WORK INSTRUCTION:
Write out all of the records exactly once more and skip the images.

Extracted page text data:

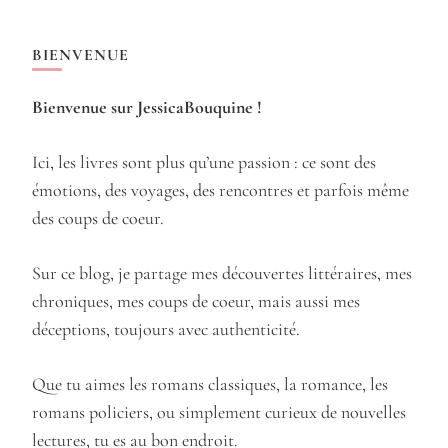
BIENVENUE
Bienvenue sur JessicaBouquine !
Ici, les livres sont plus qu’une passion : ce sont des
émotions, des voyages, des rencontres et parfois même
des coups de coeur.
Sur ce blog, je partage mes découvertes littéraires, mes
chroniques, mes coups de coeur, mais aussi mes
déceptions, toujours avec authenticité.
Que tu aimes les romans classiques, la romance, les
romans policiers, ou simplement curieux de nouvelles
lectures, tu es au bon endroit.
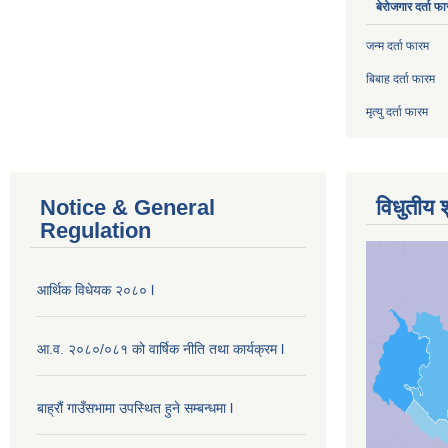
बेरोजगार दर्ता फ
जन्म दर्ता फारम
बिबाह दर्ता फारम
मृत्यु दर्ता फारम
Notice & General
विधुतीय 
Regulation
आर्थिक विधेयक २०८० l
आ.व. २०८०/०८१ को वार्षिक नीति तथा कार्यक्रम l
बाह्रौं गाउँसभामा उपस्थित हुने सम्बन्धमा l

EXERCISE RESULT:
BIENVENUE
Bienvenue sur JessicaBouquine !
Ici, les livres sont plus qu’une passion : ce sont des
émotions, des voyages, des rencontres et parfois même
des coups de coeur.
Sur ce blog, je partage mes découvertes littéraires, mes
chroniques, mes coups de coeur, mais aussi mes
déceptions, toujours avec authenticité.
Que tu aimes les romans classiques, la romance, les
romans policiers, ou simplement curieux de nouvelles
lectures, tu es au bon endroit.
बेरोजगार दर्ता फ
जन्म दर्ता फारम
बिबाह दर्ता फारम
मृत्यु दर्ता फारम
Notice & General
विधुतीय 
Regulation
आर्थिक विधेयक २०८० l
आ.व. २०८०/०८१ को वार्षिक नीति तथा कार्यक्रम l
बाह्रौं गाउँसभामा उपस्थित हुने सम्बन्धमा l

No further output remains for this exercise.